### WHAT YOU SHOULD DO
From the listing below, pull out every line where the string "yang" appears.

### AVAILABLE DATA
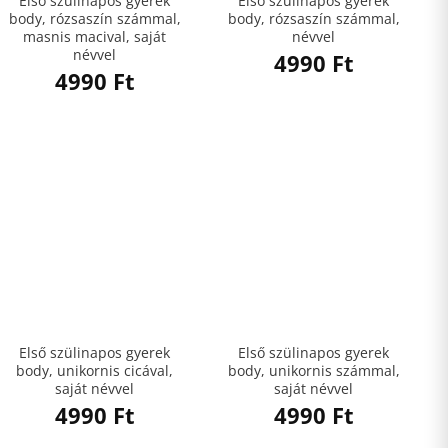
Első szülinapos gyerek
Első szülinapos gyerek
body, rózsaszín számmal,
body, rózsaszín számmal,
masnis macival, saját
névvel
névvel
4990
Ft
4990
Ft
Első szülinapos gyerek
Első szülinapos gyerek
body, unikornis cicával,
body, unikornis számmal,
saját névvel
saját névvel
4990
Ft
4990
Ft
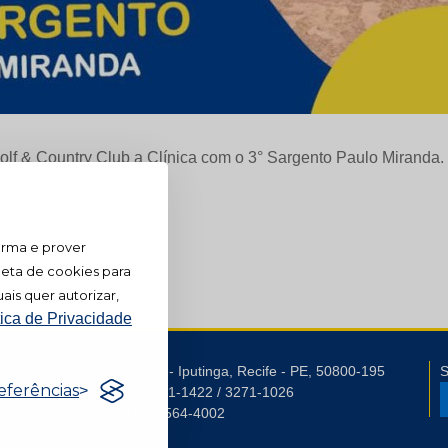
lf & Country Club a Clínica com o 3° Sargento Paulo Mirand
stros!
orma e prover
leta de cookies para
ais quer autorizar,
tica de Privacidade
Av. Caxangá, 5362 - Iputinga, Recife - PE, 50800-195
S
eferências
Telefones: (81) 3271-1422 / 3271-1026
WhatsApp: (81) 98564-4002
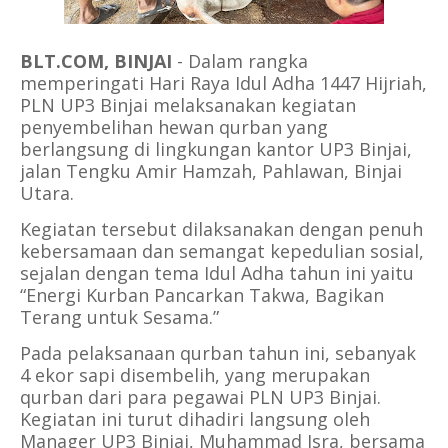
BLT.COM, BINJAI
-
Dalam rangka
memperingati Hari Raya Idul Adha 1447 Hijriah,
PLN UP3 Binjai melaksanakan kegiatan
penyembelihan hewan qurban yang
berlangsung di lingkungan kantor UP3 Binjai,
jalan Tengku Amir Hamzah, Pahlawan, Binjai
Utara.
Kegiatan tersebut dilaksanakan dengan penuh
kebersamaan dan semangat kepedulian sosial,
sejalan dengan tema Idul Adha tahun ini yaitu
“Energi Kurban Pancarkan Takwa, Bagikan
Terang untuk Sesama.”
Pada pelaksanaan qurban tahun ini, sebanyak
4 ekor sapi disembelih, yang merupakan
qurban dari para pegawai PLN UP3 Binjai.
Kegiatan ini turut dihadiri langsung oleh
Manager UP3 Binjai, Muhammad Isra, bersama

* * *

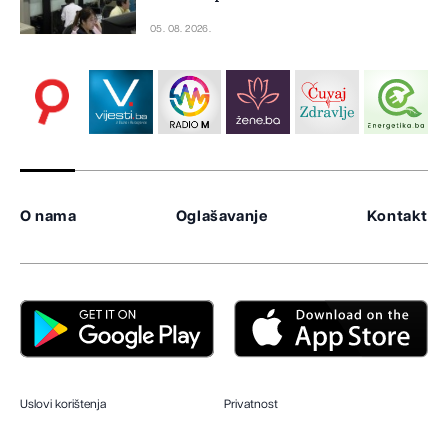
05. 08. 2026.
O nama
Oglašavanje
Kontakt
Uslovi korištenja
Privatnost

### RESPONSE BOX
penyembelihan hewan qurban yang
4 ekor sapi disembelih, yang merupakan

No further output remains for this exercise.